Dennis Brutus. – J'aimerais d'abord attirer l'attention des lecteurs sur deux choses. Je ne voudrais pas minimiser les difficultés auxquelles je suis en butte en ce moment; ces difficultés se sont aggravées avec l'arrivée au pouvoir du président Reagan; mais en même temps les problèmes que nous connaissons en ce moment étaient déjà là avant l'arrivée au pouvoir du nouveau président. La période de juillet 1980 par exemple coïncide avec la fin du gouvernement Carter, mais déjà les problèmes que je vais évoquer plus en détail avec vous étaient déjà là. Certes, mes difficultés se sont aggravées, mais je voudrais bien souligner le fait que ces difficultés existaient déjà antérieurement à l'arrivée de Reagan au pouvoir.

Puisque j'ai dit que nos difficultés se sont aggravées depuis le changement d'administration, je voudrais évoquer cinq points afin de bien vous expliquer ce que j'ai dans mon esprit. Reagan, dans une interview accordée à M. Cronkide qui est producteur d'une émission à la télévision nationale C.B.S., a dit que désormais la politique américaine va changer à l'égard de l'Afrique du Sud. L'Afrique du Sud va désormais être considérée comme un ami. Ceci est le premier point. Deuxièmement, Reagan a affirmé que les Etats-Unis avaient besoin de l'Afrique du Sud pour ce qui touche à ses matières premières et qu'on va la traiter en conséquence. Tout d'abord lorsqu'il a déclaré que l'Afrique du Sud devrait être traitée en tant qu'ami, Reagan a évoqué le comportement de l'Afrique du Sud pendant les deux guerres mondiales, disant que l'Afrique du Sud a toujours eu un comportement d'allié. En réalité, les gens qui, en Afrique du Sud, sont aujourd'hui au pouvoir, sont ceux-là mêmes qui travaillaient pendant la guerre contre les intérêts des Etats-Unis et œuvraient pour une victoire de Hitler. Il se trompe donc quand il prétend que ce gouvernement a toujours eu un comportement amical à l'égard des Etats-Unis.

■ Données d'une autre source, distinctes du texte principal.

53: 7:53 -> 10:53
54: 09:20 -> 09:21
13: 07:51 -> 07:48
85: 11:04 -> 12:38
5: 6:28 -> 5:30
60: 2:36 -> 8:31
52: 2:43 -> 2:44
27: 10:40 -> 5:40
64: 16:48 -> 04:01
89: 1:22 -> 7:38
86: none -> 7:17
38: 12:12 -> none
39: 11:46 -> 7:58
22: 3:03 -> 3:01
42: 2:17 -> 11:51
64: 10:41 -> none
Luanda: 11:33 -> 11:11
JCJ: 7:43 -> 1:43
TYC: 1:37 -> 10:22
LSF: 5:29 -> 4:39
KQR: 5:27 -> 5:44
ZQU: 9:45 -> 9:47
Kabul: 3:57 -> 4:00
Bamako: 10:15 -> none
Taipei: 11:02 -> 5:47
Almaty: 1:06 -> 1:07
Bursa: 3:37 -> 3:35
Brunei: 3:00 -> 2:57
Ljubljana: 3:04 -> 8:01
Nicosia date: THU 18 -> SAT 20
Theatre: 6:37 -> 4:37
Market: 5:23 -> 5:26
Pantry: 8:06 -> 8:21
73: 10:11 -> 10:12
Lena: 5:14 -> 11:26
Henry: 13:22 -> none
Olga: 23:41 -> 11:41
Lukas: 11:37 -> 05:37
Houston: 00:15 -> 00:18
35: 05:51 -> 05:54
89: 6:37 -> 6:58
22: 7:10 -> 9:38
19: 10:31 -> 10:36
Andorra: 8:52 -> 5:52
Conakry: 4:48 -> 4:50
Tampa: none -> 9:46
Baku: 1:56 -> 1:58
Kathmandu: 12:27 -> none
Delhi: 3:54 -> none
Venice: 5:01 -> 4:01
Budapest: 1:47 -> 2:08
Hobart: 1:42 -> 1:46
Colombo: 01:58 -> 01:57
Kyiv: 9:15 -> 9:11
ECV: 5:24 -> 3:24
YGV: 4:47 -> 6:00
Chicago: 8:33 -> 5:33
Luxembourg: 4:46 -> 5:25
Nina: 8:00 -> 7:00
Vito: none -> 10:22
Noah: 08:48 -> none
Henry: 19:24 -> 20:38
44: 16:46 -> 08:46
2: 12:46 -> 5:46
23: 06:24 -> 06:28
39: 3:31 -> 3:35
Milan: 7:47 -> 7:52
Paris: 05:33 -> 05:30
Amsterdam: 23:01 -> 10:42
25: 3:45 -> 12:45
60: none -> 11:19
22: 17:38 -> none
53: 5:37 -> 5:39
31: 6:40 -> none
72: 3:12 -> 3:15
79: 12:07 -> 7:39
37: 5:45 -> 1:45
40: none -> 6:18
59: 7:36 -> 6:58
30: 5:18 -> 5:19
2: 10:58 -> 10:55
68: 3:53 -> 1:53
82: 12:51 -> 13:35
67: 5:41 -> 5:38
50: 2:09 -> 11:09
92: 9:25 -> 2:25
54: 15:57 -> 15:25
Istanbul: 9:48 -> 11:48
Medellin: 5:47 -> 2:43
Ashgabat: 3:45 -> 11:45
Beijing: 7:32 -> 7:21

Puisque je me suis étendu sur les deux points précédents, je vais être bref à propos des autres points que je me permettrai d'évoquer avec vous. Au mois de juillet de l'année dernière, Reagan, alors qu'il se présentait aux [PAGE 89] électeurs américains, a envoyé un de ses conseillers les plus autorisés, M. Meese, en Afrique du Sud. Ce conseiller fut reçu par les dirigeants de l'Afrique du Sud. Et, au mois de juillet, alors que les élections n'étaient prévues que pour le mois de novembre, M. Meese a déclaré dans une conférence de presse que, le jour où Reagan arriverait au pouvoir, l'Afrique du Sud serait traitée en tant qu'amie, et que la politique du gouvernement Carter serait abandonnée.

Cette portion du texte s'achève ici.